Desde os tempos coloniais, as cadeias estão majoritariamente ocupadas pelo perfil do público descrito. Basta consultar as Cartas chilenas (1789), escritas por Tomás Antônio Gonzaga. No referido texto, o poeta árcade denuncia também o sadismo opressor que se expressa em atos prisionais do tipo: “(...) agarra a um e outro e num instante/Enche a cadeia de alentados negros./Não se contenta o cabo com trazer-lhe/Os negros que têm culpas, prende e manda/Também, nas grandes levas, os escravos/Que não têm mais delitos que fugirem/Às fomes e aos castigos, que padecem/No poder de senhores desumanos./Ao bando dos cativos se acrescentam/Muitos pretos já livres e outros homens/Da raça do país e da europeia/Que, diz ao grande chefe, são vadios/Que perturbam dos povos o sossego”.
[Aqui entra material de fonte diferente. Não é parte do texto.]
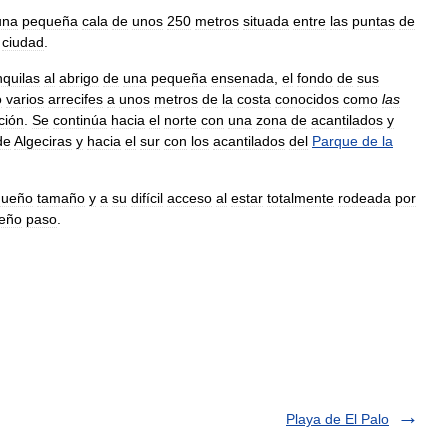
una
pequeña
cala
de
unos
250
metros
situada
entre
las
puntas
de
ciudad
.
nquilas
al
abrigo
de
una
pequeña
ensenada
,
el
fondo
de
sus
o
varios
arrecifes
a
unos
metros
de
la
costa
conocidos
como
las
ción
.
Se
continúa
hacia
el
norte
con
una
zona
de
acantilados
y
de
Algeciras
y
hacia
el
sur
con
los
acantilados
del
Parque
de
la
queño
tamaño
y
a
su
difícil
acceso
al
estar
totalmente
rodeada
por
eño
paso
.
Playa de El Palo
Enquanto ainda for utilizado esse padrão policialesco para diferenciar cidadãos de primeira e segunda classe, a opressão triunfará como regra. A grosseria do temor não joga no mesmo time da delicadeza do respeito. Precisamos urgentemente resolver um problema crônico da cultura política brasileira: na aparência ela é Chico Buarque; na essência, Emílio Garrastazu Médici. Ainda vivemos a ditadura da desigualdade. Lampejos democráticos de igualdade acontecem. Esse cenário distorcido levou os brasileiros às ruas, com a polícia no encalço. Como bem observou o jornalista Ricardo Boechat, as manifestações foram um reflexo do seguinte drama: poucos, no Brasil, têm o preparo do nadador olímpico César Cielo para encarar uma piscina. A maioria está se afogando, clamando por um salva-vidas. Além de importantes vitórias no campo pragmático das reivindicações, os protestos de junho de 2013 tiveram o grande mérito de proclamar que diuturnamente – não só em eleições – cabe-nos zelar pelo fazer político honesto e civilizado.

* Professor da Faculdade JK, no Distrito Federal. Jornalista, poeta e doutor em Estudos Literários pela Faculdade de Letras da UFMG.